Bei anderen bekannten Häckslern ist lediglich eine seitliche, verschließbare Öffnung am Rohrstutzen des Häckslergehäuses vorgesehen, ohne daß die Möglichkeit eines Abschlusses der Leitung gegen das Gehäuseinnere besteht. Das Ausräumen der Leitung bzw. das Reinigen oder Auswechseln eines Siebes muß daher bei offener Verbindung der Rohrleitung mit dem Gehäuseinnern stattfinden, so daß die Gefahr besteht, daß das verstopfende Material in das Gehäuseinnere zurückfällt. Auch ist es praktisch nicht möglich, das Ausräumen vorzunehmen, ohne daß die Maschine stillgesetzt wird, da die Maschine nach wie vor in die Rohrleitung arbeiten würde und außerdem zu Beschädigungen des Ausräumgerätes oder gar zu Verletzungen der ausräumenden Person Anlaß geben könnte.

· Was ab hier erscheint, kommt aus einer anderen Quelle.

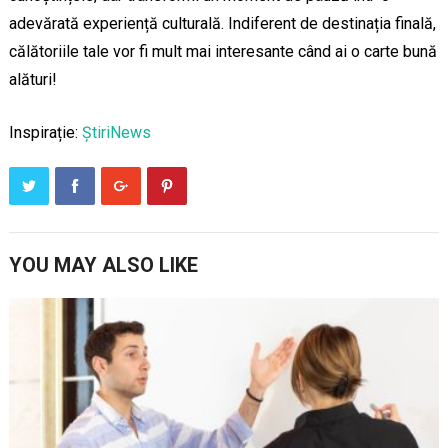
adevărată experiență culturală. Indiferent de destinația finală,
călătoriile tale vor fi mult mai interesante când ai o carte bună
alături!
Inspirație:
ȘtiriNews
YOU MAY ALSO LIKE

Die Erfindung bezweckt vor allem, die erwähnten Schwierigkeiten bei Betriebsunterbrechungen der Häcksler od. dgl. zu verringern und insbesondere die Förderrohrleitung für die Freilegung leicht zugänglich zu machen, ohne daß sich das Häckslergehäuse mit dem aus der Leitung zurückfallenden Gut auffüllt.
Die Erfindung besteht demgemäß im wesentlichen darin, daß die das Innere des Gehäuses gegen die Rohrleitung abschließende Verschlußeinrichtung bei abgeschlossenem Gehäuse in Förderrichtung vor der nach außen führenden Öffnung liegt, so daß die freigegebene Öffnung gegen das Gehäuseinnere abgeschlossen und gegen das der Verschlußeinrichtung in Förderrichtung folgende Rohr geöffnet ist.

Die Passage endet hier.